From Reactive Actors to Deliberate Thinkers: InfiGUI-R1 Revolutionizes Multimodal GUI Agents

Multimodal large language models (MLLMs) have driven the development of graphical user interface agents (GUI agents), showing promising results in automating tasks on computer devices. The ability to process visual and linguistic information allows these agents to perform complex tasks based on user instructions. While initial successes have been achieved in integrating reasoning mechanisms into GUI agents, challenges remain regarding robustness and adaptability, especially in complex GUI environments.

Many current approaches rely on manually designed reasoning templates. However, these templates can reach their limits in dynamic and unpredictable GUI environments. Another weakness lies in the reactive nature of many existing agents. These often act as "Reactive Actors," primarily relying on implicit reasoning. This implicit reasoning is often not deep enough to handle complex GUI tasks that require planning and error recovery.

To address these challenges, researchers present the innovative approach InfiGUI-R1. This MLLM-based GUI agent was developed using the Actor2Reasoner framework. This framework follows a two-stage training approach that gradually evolves agents from Reactive Actors to Deliberate Thinkers.

The first stage, called "Reasoning Injection," focuses on establishing a basic reasoning mechanism. This utilizes "Spatial Reasoning Distillation." This method transfers spatial reasoning abilities from teacher models to MLLMs. By using trajectories with explicit reasoning steps, the models learn to integrate visual-spatial GUI information with logical reasoning before generating actions.

In the second stage, "Deliberation Enhancement," the basic reasoning mechanism is refined into a deliberate thinker. This is done using reinforcement learning. Two central approaches characterize this stage: "Sub-goal Guidance" rewards models for generating precise intermediate goals, while "Error Recovery Scenario Construction" creates training scenarios based on identified error-prone steps. This allows the agent to learn to recognize errors and react appropriately.

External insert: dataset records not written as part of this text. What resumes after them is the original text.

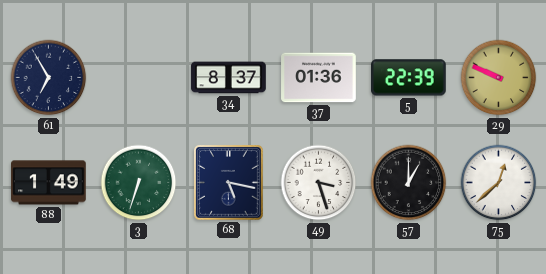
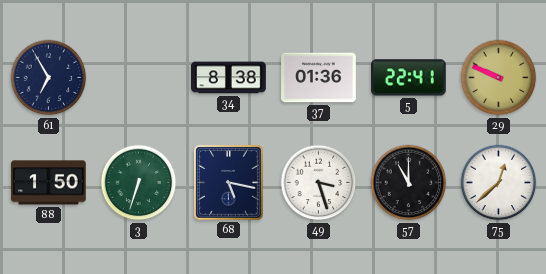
34: 8:37 -> 8:38
5: 22:39 -> 22:41
88: 1:49 -> 1:50
57: 1:00 -> 11:00
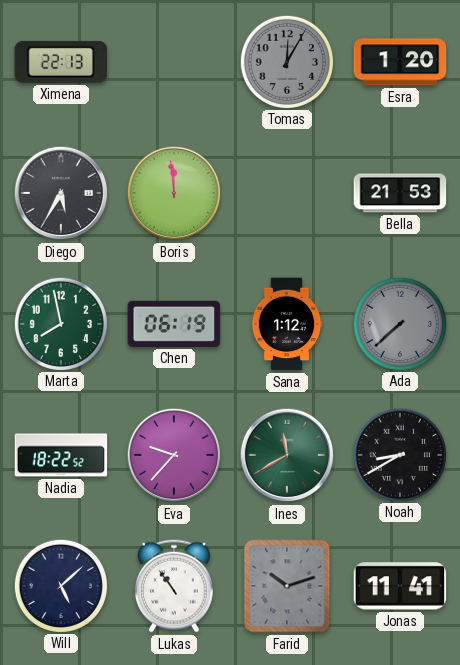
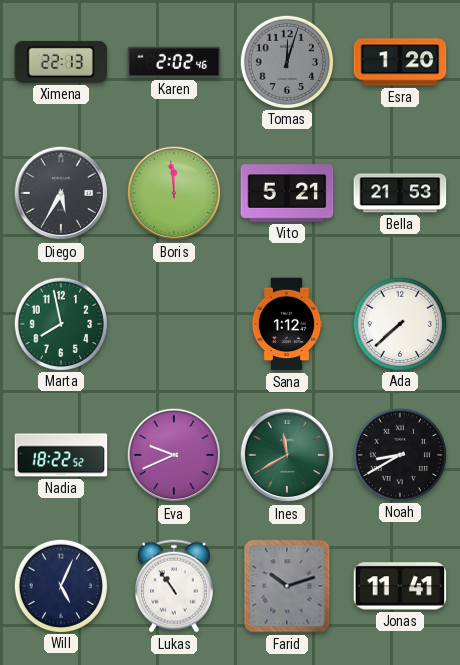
Karen: none -> 2:02
Tomas: 12:05 -> 12:03
Vito: none -> 5:21
Chen: 06:19 -> none
Ada dial: grey -> white
Eva: 9:37 -> 9:41
Will: 5:08 -> 5:04
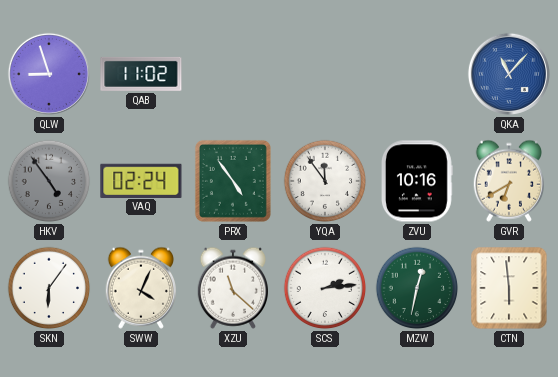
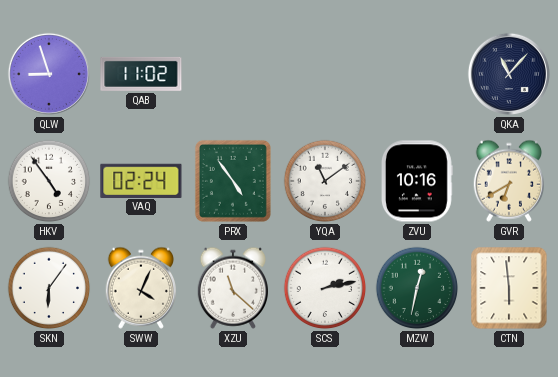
QKA dial: blue -> navy
HKV dial: grey -> white
YQA: 11:54 -> 11:09
SCS: 2:14 -> 2:13
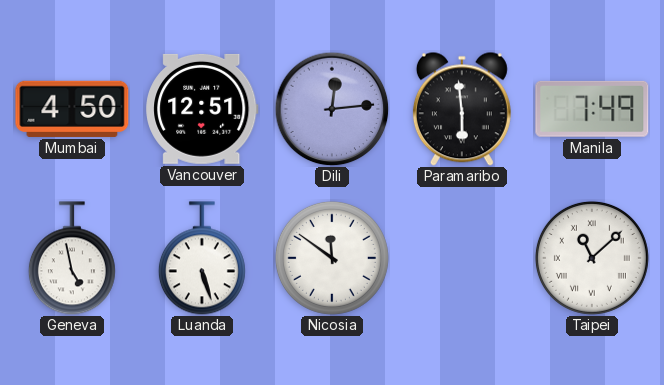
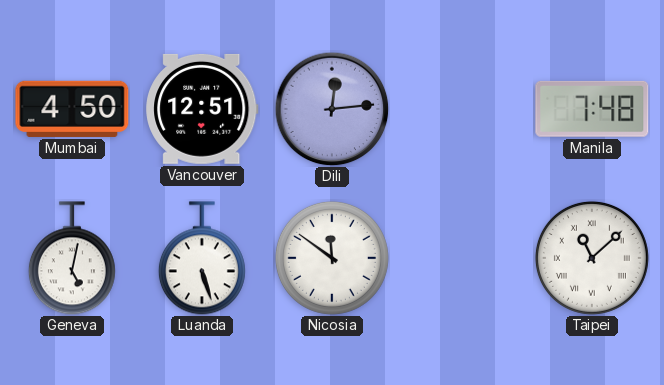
Paramaribo: 5:59 -> none
Manila: 7:49 -> 7:48
Geneva: 4:58 -> 5:02
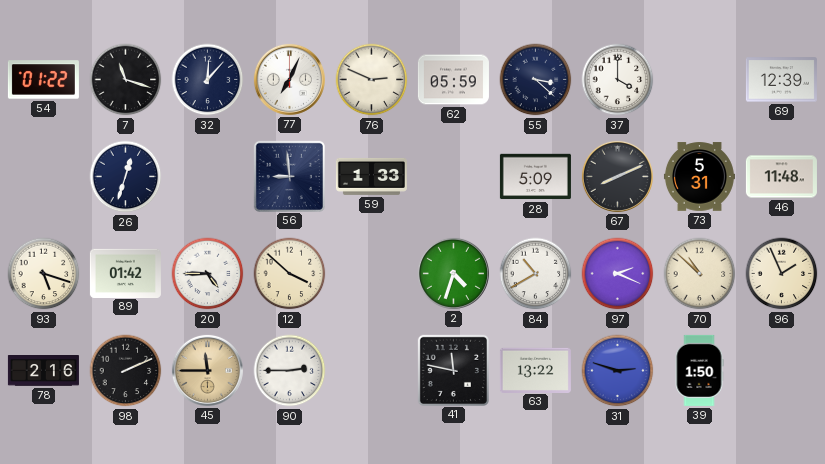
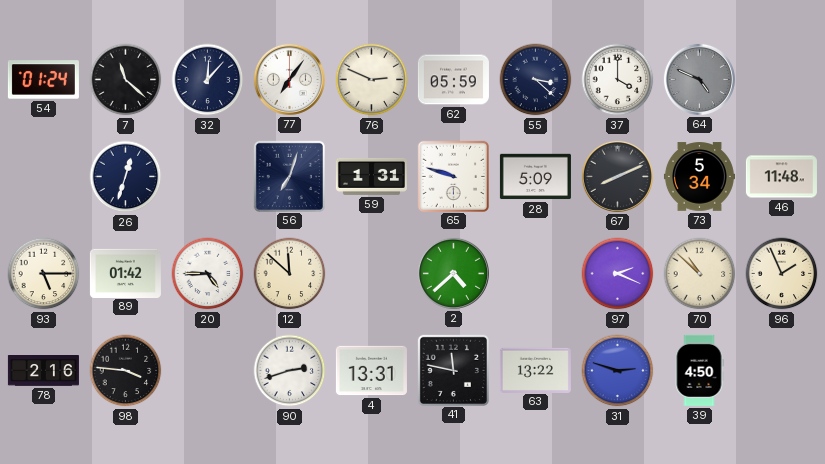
54: 01:22 -> 01:24
7: 11:18 -> 11:22
77: 7:04 -> 7:06
64: none -> 4:49
69: 12:39 -> none
56: 8:59 -> 7:03
59: 1:33 -> 1:31
65: none -> 9:48
73: 5:31 -> 5:34
93: 5:18 -> 5:15
12: 3:52 -> 11:52
2: 4:33 -> 4:38
84: 10:40 -> none
98: 2:11 -> 3:46
45: 11:45 -> none
90: 2:45 -> 2:42
4: none -> 13:31
39: 1:50 -> 4:50
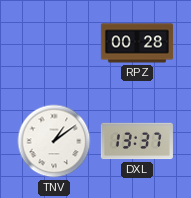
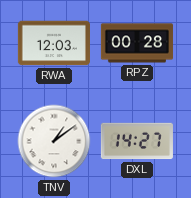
RWA: none -> 12:03
DXL: 13:37 -> 14:27
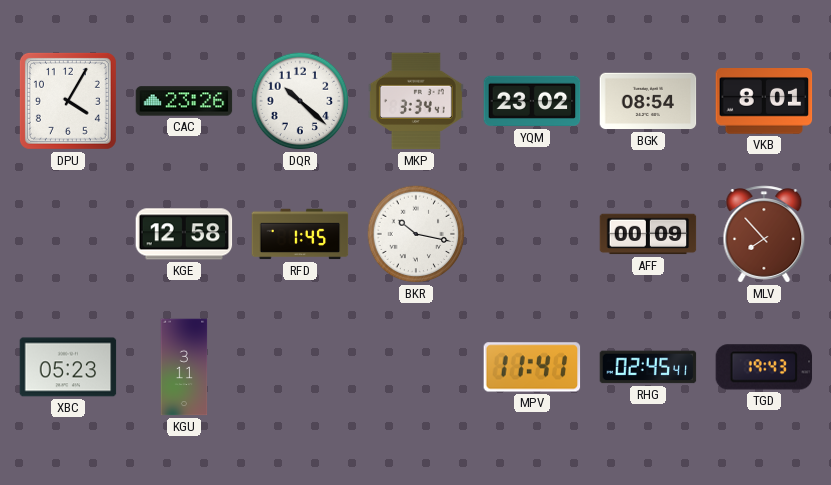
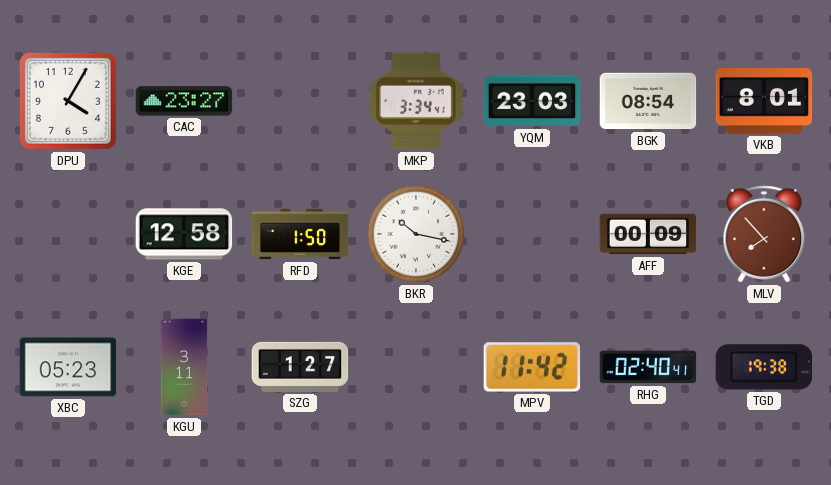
CAC: 23:26 -> 23:27
DQR: 10:22 -> none
YQM: 23:02 -> 23:03
RFD: 1:45 -> 1:50
SZG: none -> 1:27
MPV: 11:41 -> 11:42
RHG: 02:45 -> 02:40
TGD: 19:43 -> 19:38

Initial test results show that InfiGUI-R1 achieves impressive performance in GUI grounding and trajectory tasks. The ability to handle complex tasks in dynamic GUI environments underscores the potential of this novel approach. The development of InfiGUI-R1 represents an important step towards robust and adaptable GUI agents and opens up new possibilities for automating complex tasks on computer devices.

The research results and source code are publicly available, offering developers and researchers the opportunity to build upon and further develop this promising technology.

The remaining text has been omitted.